The distinction between a punt and a rodney, or if there is even a distinction to be made, is often debated among boat builders and enthusiasts.
Both punts and rodneys are small (under 25 feet) work boats with keel and rounded bottoms. Used in the inshore and coastal fisheries, the design of these boats varies between communities and builders.
For some, the terms “punt” and “rodney” may be used interchangeably to refer to the same boat. For others, a rodney is smaller than a punt. Sometimes the shape of the counter, or transom, is a defining feature.

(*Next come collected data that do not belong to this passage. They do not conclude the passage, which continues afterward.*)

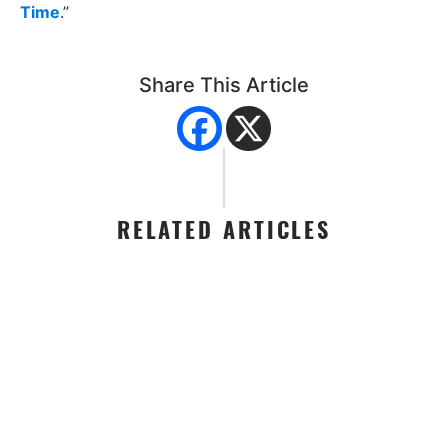
Time
.”
Share This Article
RELATED ARTICLES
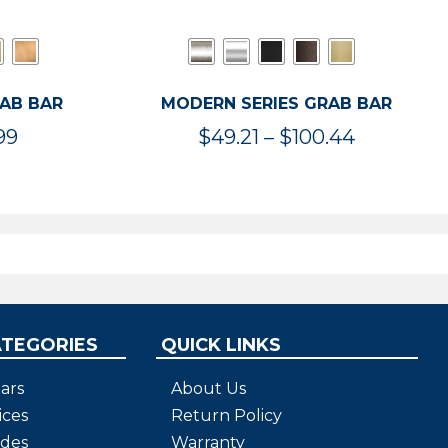
RAB BAR
MODERN SERIES GRAB BAR
Price
Price
99
$
49.21
–
$
100.44
range:
range:
$47.36
$49.21
through
through
$119.99
$100.44
ATEGORIES
QUICK LINKS
ars
About Us
ices
Return Policy
ides
Warranty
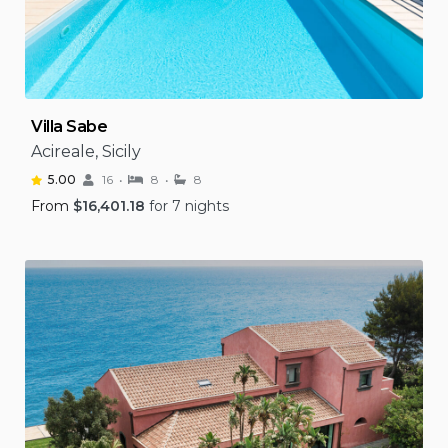
Villa Sabe
Acireale, Sicily
5.00
16
8
8
From
$
16,401.18
for 7 nights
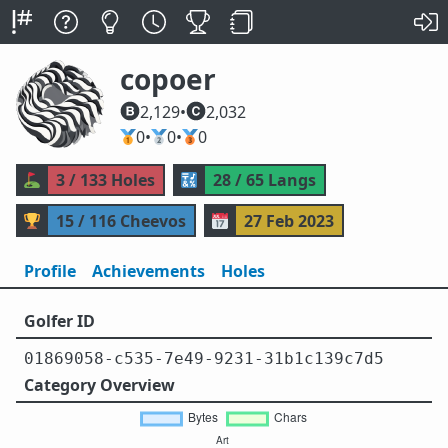
copoer
2,129
•
2,032
🥇
0
•
🥈
0
•
🥉
0
⛳
3 / 133 Holes
🔣
28 / 65 Langs
🏆
15 / 116 Cheevos
📅
27 Feb 2023
Profile
Achievements
Holes
Golfer ID
01869058-c535-7e49-9231-31b1c139c7d5
Category Overview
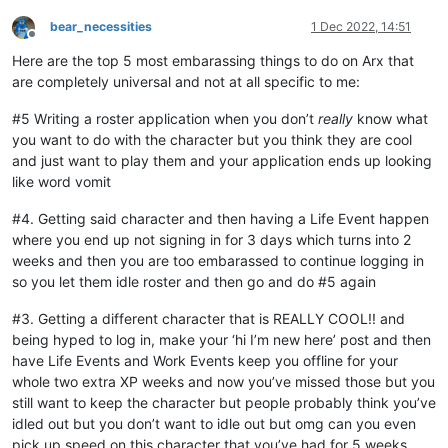
bear_necessities
1 Dec 2022, 14:51
Offline
Here are the top 5 most embarassing things to do on Arx that
are completely universal and not at all specific to me:
#5 Writing a roster application when you don’t
really
know what
you want to do with the character but you think they are cool
and just want to play them and your application ends up looking
like word vomit
#4. Getting said character and then having a Life Event happen
where you end up not signing in for 3 days which turns into 2
weeks and then you are too embarassed to continue logging in
so you let them idle roster and then go and do #5 again
#3. Getting a different character that is REALLY COOL!! and
being hyped to log in, make your ‘hi I’m new here’ post and then
have Life Events and Work Events keep you offline for your
whole two extra XP weeks and now you’ve missed those but you
still want to keep the character but people probably think you’ve
idled out but you don’t want to idle out but omg can you even
pick up speed on this character that you’ve had for 5 weeks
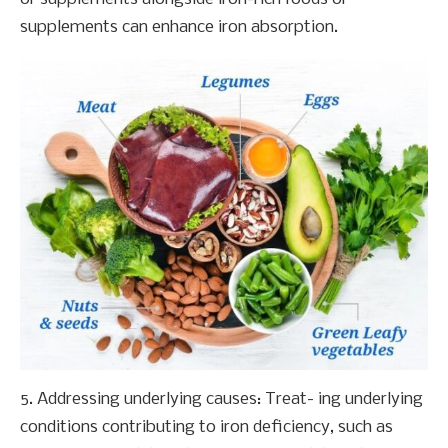
supplements can enhance iron absorption.
5. Addressing underlying causes: Treat- ing underlying
conditions contributing to iron deficiency, such as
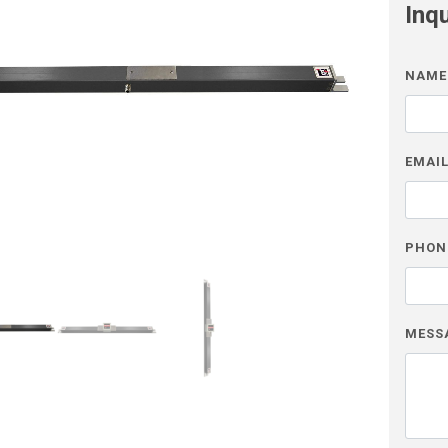
Inq
NAME
EMAI
PHON
MESS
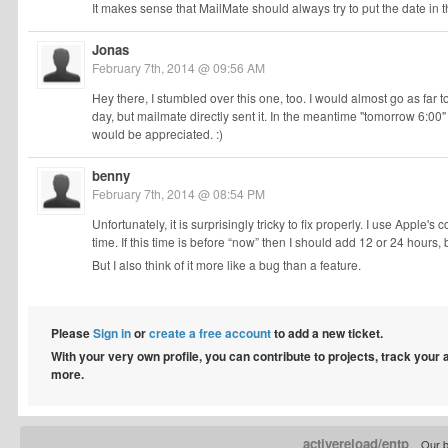
It makes sense that MailMate should always try to put the date in t
Jonas
February 7th, 2014 @ 09:56 AM
Hey there, I stumbled over this one, too. I would almost go as far to
day, but mailmate directly sent it. In the meantime "tomorrow 6:00"
would be appreciated. :)
benny
February 7th, 2014 @ 08:54 PM
Unfortunately, it is surprisingly tricky to fix properly. I use Apple's 
time. If this time is before “now” then I should add 12 or 24 hours, 
But I also think of it more like a bug than a feature.
Please
Sign in
or
create a free account
to add a new ticket.
With your very own profile, you can contribute to projects, track your
more.
activereload/entp
Our b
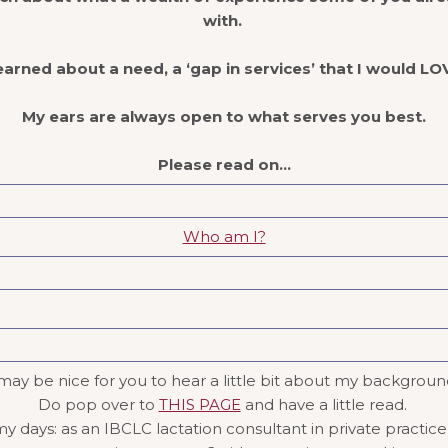
with.
earned about a need, a ‘gap in services’ that I would LOVE
My ears are always open to what serves you best.
Please read on…
Who am I?
it may be nice for you to hear a little bit about my backgro
Do pop over to
THIS PAGE
and have a little read.
 days: as an IBCLC lactation consultant in private practice,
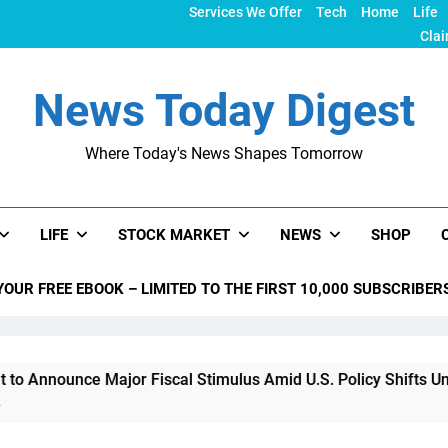
Services We Offer
Tech
Home
Life
Clai
News Today Digest
Where Today's News Shapes Tomorrow
LIFE
STOCK MARKET
NEWS
SHOP
YOUR FREE EBOOK – LIMITED TO THE FIRST 10,000 SUBSCRIBER
ce Major Fiscal Stimulus Amid U.S. Policy Shifts Under Trump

What do “punt” and “rodney” mean to you?
“My first boat was what we call a rodney – a small boat about 12 feet long. We used to tow her behind the trap boats.” – Tom Abbott, Summerville
“A rodney is a little narrower, I think. And they’re a little more, what you call ‘cranky’… but the crankier they are the easier they are to row.” – Ray Boone, Summerford
“As I was told, a rodney is 14-16 feet. Once you go over that, 16-19 feet, it would be a punt. A punt is little bit bigger than a rodney.” – Stewart Sturge, Salvage
“I usually think of a rodney as something thats light, easy to row, easy to launch, usually with a little rocker in the keel, and cranky as ever could be… They’re fast, easy to row and light to handle, whereas a punt is more of a heavier, wider, not-so-graceful looking thing that was used for fishing and handling around salmon nets and everything.” – Alf Manuel, Twillingate
4 thoughts on “Punt or Rodney?”
From all of the older fellows who I have asked this question, the most common answer was similar to Stewart Sturge’s description.
Really small ones, 12 feet and smaller are always called rodneys.
A Rodney was more streamlined than a punt, could be just as long or even longer. Was easier to row and was used for hunting mostly. I have Rodney molds used by my great grandfather.
Are you still building them to sell today ?
Would like to think of having one built . Once I have more info on size and cost . Basically for rowing enjoyment , enjoying the great outdoors. Wouldn’t need her fiberglassed , just pressure treated and finish paint.